In an effort to diversify its markets worldwide and reduce reliance on the Chinese market, Hyundai and its sister company Kia Motors will build a factory in West Java’s Bekasi, Karawang and Purwakarta integrated economic and industry zone -- its first car-manufacturing plant in Southeast Asia -- with an annual capacity of 250,000 units, including electric cars. The company plans to export over 50 percent of the vehicles manufactured in Indonesia to Southeast Asian and Australian markets and sell the remainder in the country, which is heavily dominated by Japanese automakers.
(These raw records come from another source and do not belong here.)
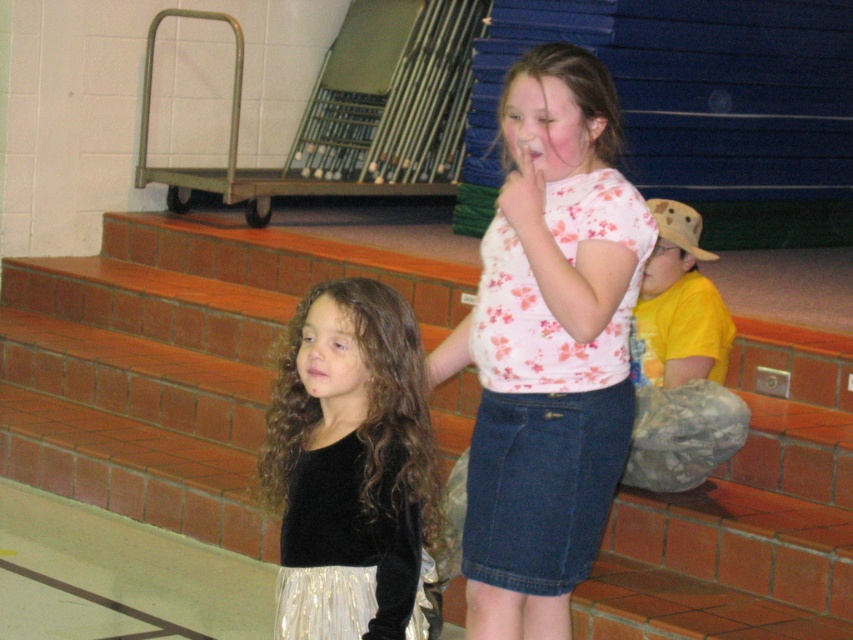 You are a photographer setting up a tripod at point (172, 362). The brick stairs at center are in your way. Can you move the tripod to a different position so it doesn not block the stairs?

The point (172, 362) is on the brick stairs at center, so moving the tripod to a different position away from the stairs would prevent it from blocking them.

You are a photographer trying to capture a candid shot of the children in the gymnasium. You notice the brick stairs at center and the floral cotton shirt at center. Which object is located higher in the image?

The brick stairs at center are positioned over the floral cotton shirt at center, so they are higher in the image.

You are a photographer trying to capture a group photo of the children in the gymnasium. You notice two girls wearing the floral cotton shirt at center and the black velvet top at center. Which child should you focus on first if you want to ensure both are in the frame without moving the camera? Please explain based on their positions.

The floral cotton shirt at center is positioned on the right side of the black velvet top at center. To include both in the frame without moving the camera, focus on the black velvet top at center first since it is closer to the left, allowing the floral cotton shirt at center to naturally fall into the right side of the frame. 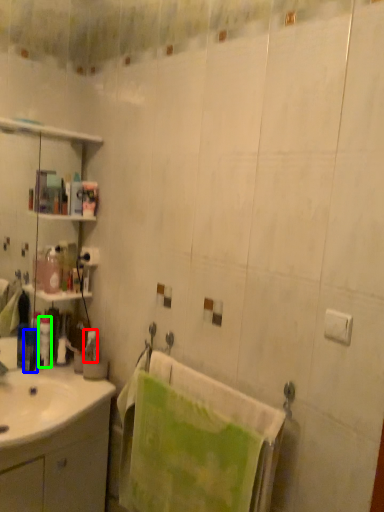 Question: Which object is positioned farthest from toiletry (highlighted by a red box)? Select from toiletry (highlighted by a blue box) and toiletry (highlighted by a green box).

Choices:
 (A) toiletry
 (B) toiletry

Answer: (A) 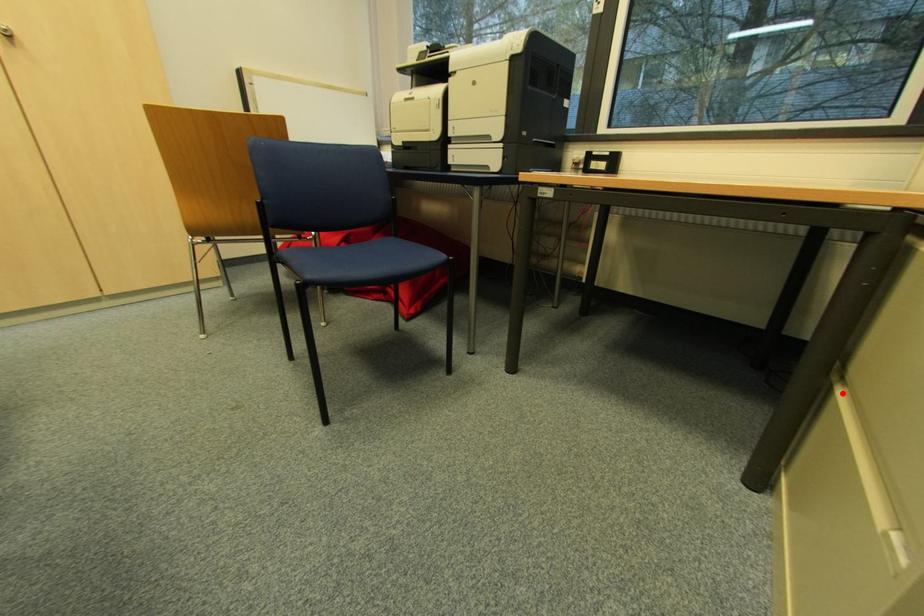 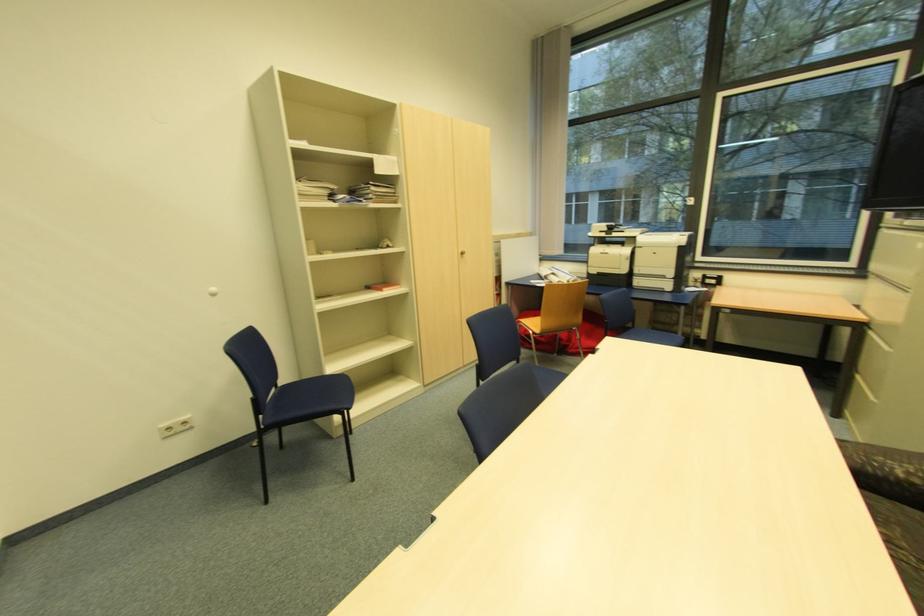 In the second image, find the point that corresponds to the highlighted location in the first image.

(860, 377) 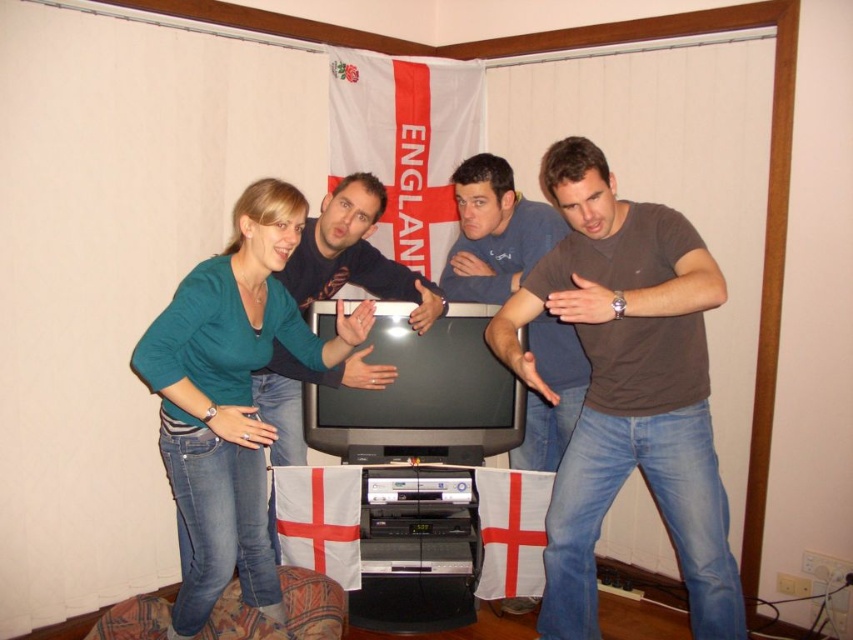 You are standing in the living room and want to locate the green matte shirt at center. According to the coordinates given, where would you look to find it?

The green matte shirt at center is located at the 2D coordinates point (230, 397).

You are standing in the living room and see two points marked on the wall. The first point is at coordinates point (235, 445) and the second is at point (529, 460). Which point is closer to you?

Point (235, 445) is closer to the viewer than point (529, 460) according to the description. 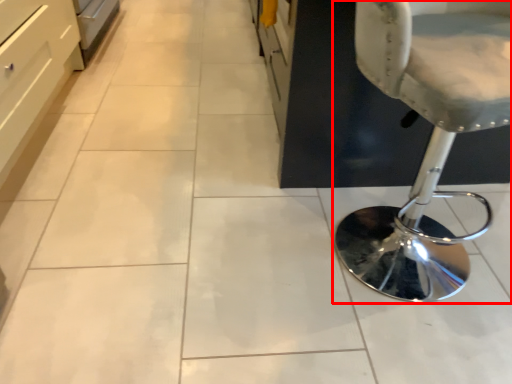 Question: In this image, where is chair (annotated by the red box) located relative to drawer?

Choices:
 (A) right
 (B) left

Answer: (A) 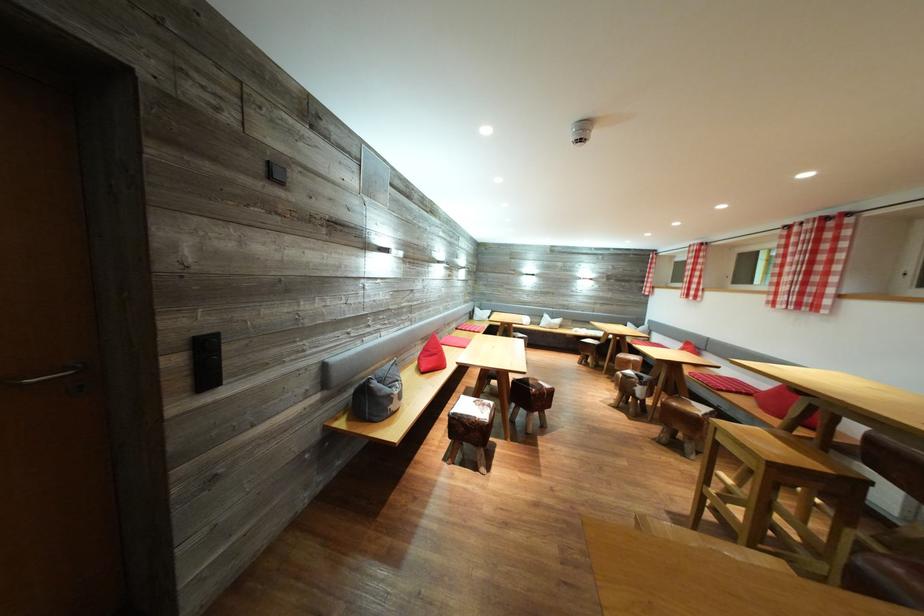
“We have one of the largest deposits of nickel laterite ore, a vital mineral for producing lithium-ion batteries used in electric vehicles,” Hadi said, adding that producing the electric-vehicle battery close to the nickel deposit and combining it with electric-vehicle production and sales in close proximity would be cost effective. “Many mines and plantations in Indonesia for palm oil, rubber, coffee and other goods also need trucks and large vehicles. Our President Joko Widodo recently instructed cabinet ministers to speed up the drafting of regulations for the electric vehicle industry, because that is directly conducive to Indonesia’s industrial development.”
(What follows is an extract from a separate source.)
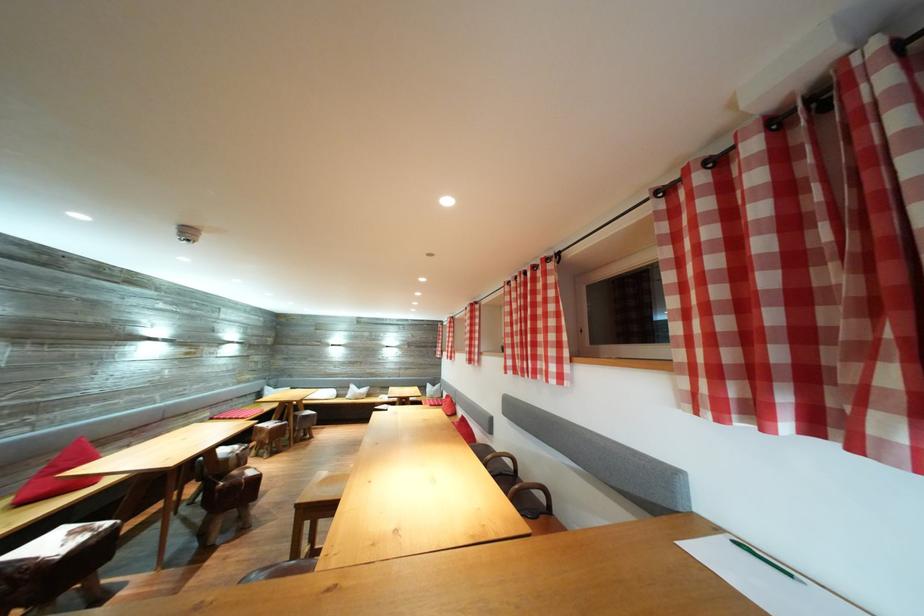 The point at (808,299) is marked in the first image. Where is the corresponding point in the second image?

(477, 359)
Citing Financial Times data, the embassy said Korea was one of Indonesia’s strategic partners for investment, with Korea plowing $11.3 billion into Indonesia from 2013 through the third quarter of 2018. During the same period, Indonesia became Korea’s second-largest investment destination among the Association of Southeast Asian Nations economies, after Vietnam with $39.3 billion of investment, and the third-largest worldwide.

“Back in the early 1970s, big Japanese corporations came into Indonesia, while from Korea mostly small and medium-sized enterprises came in, many of them mom-and-pop stores,” he said, adding that large Korean corporations began entering the Indonesian market in the 1980s. “Over the years, many young Koreans were born in Indonesia, becoming the largest expat community there. Japanese brands are more familiar to Indonesians in general, but Korean brands have an edge among young Indonesians in cosmetics, electronics, fashion, K-pop and entertainment.”
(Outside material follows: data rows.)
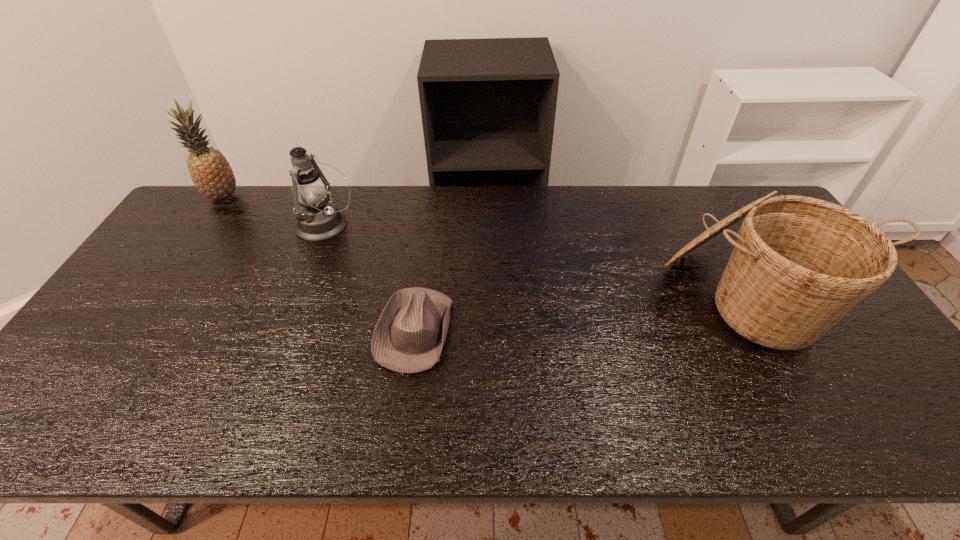 Identify the location of free point located on the left of the second object from right to left. The width and height of the screenshot is (960, 540). (327, 330).

Where is `pineapple at the far edge`? This screenshot has height=540, width=960. pineapple at the far edge is located at coordinates (212, 175).

Identify the location of oil lamp positioned at the far edge. (318, 219).

You are a GUI agent. You are given a task and a screenshot of the screen. Output one action in this format:
    pyautogui.click(x=<x>, y=<y>)
    Task: Click on the object located at the left edge
    
    Given the screenshot: What is the action you would take?
    pyautogui.click(x=212, y=175)

The image size is (960, 540). What are the coordinates of `object present at the right edge` in the screenshot? It's located at (800, 264).

Where is `object at the far left corner`? Image resolution: width=960 pixels, height=540 pixels. object at the far left corner is located at coordinates (212, 175).

At what (x,y) coordinates should I click in order to perform the action: click on free space at the far edge of the desktop. Please return your answer as a coordinate pair (x, y). Looking at the image, I should click on (576, 218).

Identify the location of free region at the near edge of the desktop. click(x=661, y=406).

Locate an element on the screen. vacant space at the left edge of the desktop is located at coordinates (99, 323).

Locate an element on the screen. This screenshot has height=540, width=960. vacant space at the far left corner of the desktop is located at coordinates (198, 214). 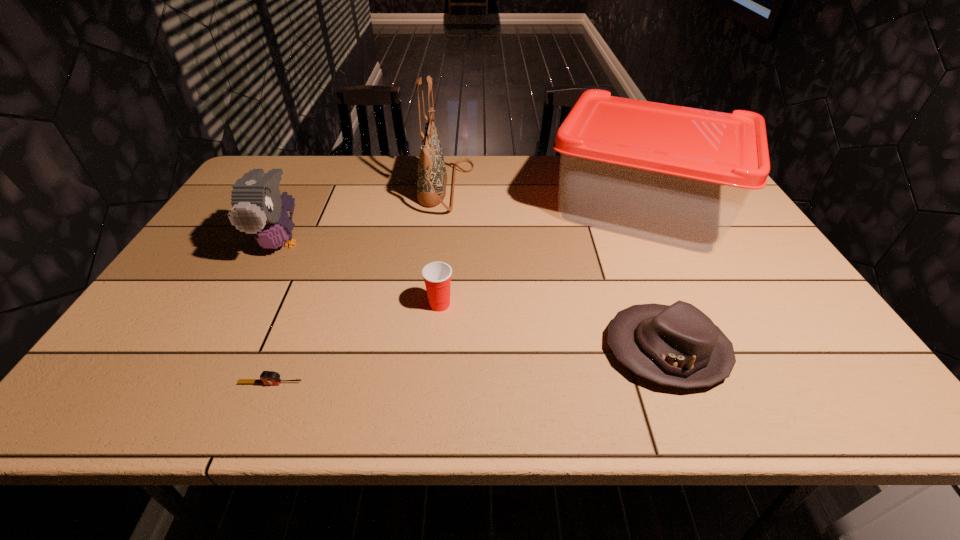 The image size is (960, 540). What are the coordinates of `vacant space situated at the beak of the leftmost object` in the screenshot? It's located at (223, 354).

Find the location of a particular element. Image resolution: width=960 pixels, height=540 pixels. vacant space located on the front of the Dixie cup is located at coordinates (431, 402).

Image resolution: width=960 pixels, height=540 pixels. In order to click on blank area located on the decorative side of the hat in this screenshot , I will do `click(444, 350)`.

Locate an element on the screen. This screenshot has width=960, height=540. free space located on the decorative side of the hat is located at coordinates (505, 350).

You are a GUI agent. You are given a task and a screenshot of the screen. Output one action in this format:
    pyautogui.click(x=<x>, y=<y>)
    Task: Click on the vacant space located 0.250m on the decorative side of the hat
    This screenshot has width=960, height=540.
    Given the screenshot: What is the action you would take?
    pyautogui.click(x=491, y=350)

Image resolution: width=960 pixels, height=540 pixels. Identify the location of vacant area located on the back of the second object from left to right. (287, 341).

This screenshot has width=960, height=540. Identify the location of handbag that is at the far edge. (432, 177).

Locate an element on the screen. This screenshot has height=540, width=960. tray at the far edge is located at coordinates 676,175.

Image resolution: width=960 pixels, height=540 pixels. Identify the location of hat located in the near edge section of the desktop. (677, 345).

The width and height of the screenshot is (960, 540). I want to click on tape measure situated at the near edge, so click(x=267, y=377). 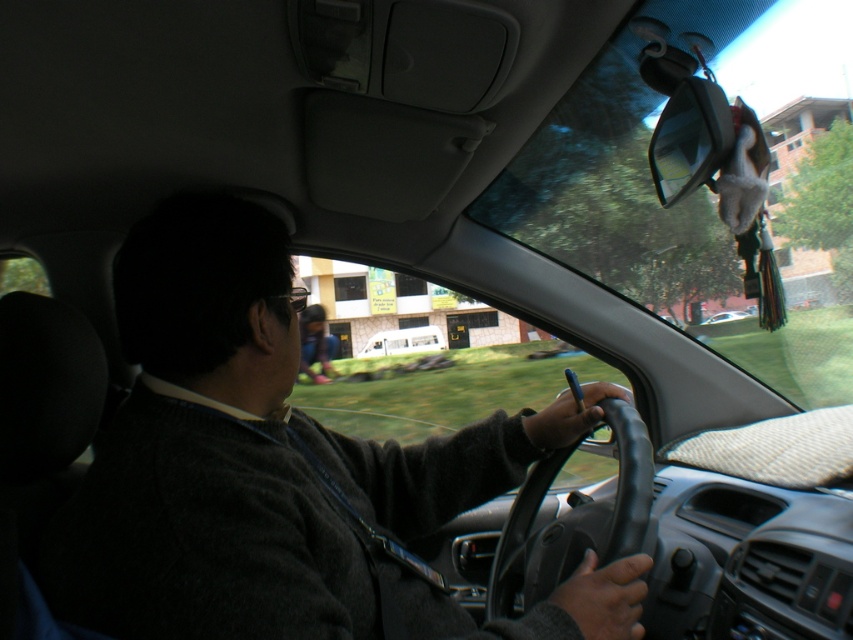 Does dark gray sweater at center appear under black leather steering wheel at center?

No, dark gray sweater at center is not below black leather steering wheel at center.

Who is more forward, (445, 516) or (630, 493)?

Positioned in front is point (630, 493).

Where is `dark gray sweater at center`? dark gray sweater at center is located at coordinates (283, 468).

This screenshot has height=640, width=853. In order to click on white matte van at center in this screenshot , I will do `click(403, 340)`.

Is white matte van at center behind white matte car at center?

Yes, it is behind white matte car at center.

At what (x,y) coordinates should I click in order to perform the action: click on white matte van at center. Please return your answer as a coordinate pair (x, y). The image size is (853, 640). Looking at the image, I should click on (403, 340).

Does black leather steering wheel at center have a smaller size compared to matte black shirt at center?

Correct, black leather steering wheel at center occupies less space than matte black shirt at center.

The width and height of the screenshot is (853, 640). Find the location of `black leather steering wheel at center`. black leather steering wheel at center is located at coordinates (582, 540).

Where is `black leather steering wheel at center`? black leather steering wheel at center is located at coordinates (582, 540).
The top Korean conglomerates that have invested in Indonesia are Lotte, Posco, Hankook Tire, GS Engineering & Construction, Korea Electric Power, DW Development, Hanhwa and CJ Group.

The two economies registered a $20 billion trade turnover last year, an 11.4 percent on-year increase.

“The best scenario would be Korean and Indonesian companies setting up joint ventures and marketing and selling their products in third markets worldwide, first in ASEAN and later expanding to Australia, Indo-Pacific and beyond,” said Hadi. “There are currently millions of Indonesian companies that are ready to go global. Because our domestic market is huge, they didn’t feel the need to globalize before, but with increasing economic globalization, they are now feeling the pressure to be internationally competitive.”

Hadi’s priorities are ensuring sustainability in bilateral cooperation across all areas, so that every partnership remains long-term and mutually beneficial, he said. Last year, the Indonesian and Korean governments started a cooperation scheme to reform their regulations to facilitate two-way trade and investment. A wide range of knowledge- and experience-sharing projects are underway alongside joint research endeavors involving industrial regulation, internet of things technology, cryptocurrency, information communications technology and others.

“Both sides want a wider engagement of their professionals, including the next generation of leaders. We have a mechanism for discussing how we can move forward our bilateral ties,” the diplomat said. “We want more Korean participation and investment in the automotive, human resource development, health care, ICT, smart manufacturing, food and agricultural industries.”

Pointing to the 30th anniversary of the establishment of ASEAN-Korea dialogue relations this year and to the upcoming 2019 ASEAN-ROK Commemorative Summit in Korea, Hadi said Indonesia has historically supported the regional bloc for shared peace, security and prosperity, especially by playing an instrumental role in setting up the ASEAN Charter and institutionally strengthening ASEAN.